Sofia memutar kedua matanya bosan.

"Yang paling tampan bernama Conor, rambutnya pirang, matanya berwarna abu-abu. Orangnya cool sekali, badannya tinggi. Tapi sayang sekali Conor itu dingin dan anti terhadap cewek."

Maggie diam, menyimak cerita Jessie.

"Yang kedua adalah Jacob. Tubuhnya atletis sama seperti Conor, ia berambut cokelat dan matanya berwarna cokelat. Untungnya ia ramah kepada semua orang."

Sofia tampak mengantuk di sofanya, menunggu Jessie bercerita tentang lelaki tampan tidak akan membuatnya lelah.

"Dan yang terakhir Louis. Dia memiliki warna rambut sama seperti Jacob, dia memiliki mata hazel. Diantara ketiganya kurasa Louis yang paling bijak," cerita Jessie.

"Sifat mereka sebenarnya berbeda. Conor yang dingin dan tidak mudah disentuh, Jacob yang ramah pada semua, dan Louis yang bijak. Menjadikan mereka saling melengkapi-"

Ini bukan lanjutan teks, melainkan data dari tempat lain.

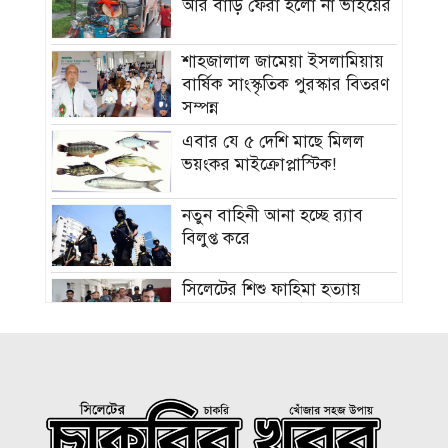
আর বাড়ি ফেরা হলো না ভাইয়ের
শাহজালাল জামেয়া ইসলামিয়ায়
বার্ষিক সাংস্কৃতিক পুরস্কার বিতরণ
সম্পন্ন
এবার যে ৫ দেশি মাছে মিলল
ভয়ংকর মাইক্রোপ্লাস্টিক!
নতুন বাহিনী আনা হচ্ছে র‍্যাব
বিলুপ্ত করে
সিলেটের শিশু ফাহিমা হত্যায়
জাকিরের মৃত্যুদণ্ড
বাংলাদেশ চা বোর্ডে বড় নিয়োগ
রাষ্ট্রপতি নির্বাচন ২০ আগস্ট, ভোট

"Jesse, bisakah kau memasak sekarang? Rasanya aku ingin mati karna kelaparan," potong Sofia karna telah lelah mendengar perkataan Jessie.

Dengan wajah ditekuk Jessie melangkahkan kakinya menuju dapur.

Maggie menatap Sofia. "Tidak seharusnya kau begitu Sofia," tegur Maggie.

"Tapi jika tidak dihentikan ia akan terus mengoceh, telingaku sudah panas mendengarnya sedari tadi," kata Sofia.

"Yasudah lah, aku mau ke kamar dulu," pamit Maggie.

Sofia membalas dengan anggukan lalu menyalakan TV.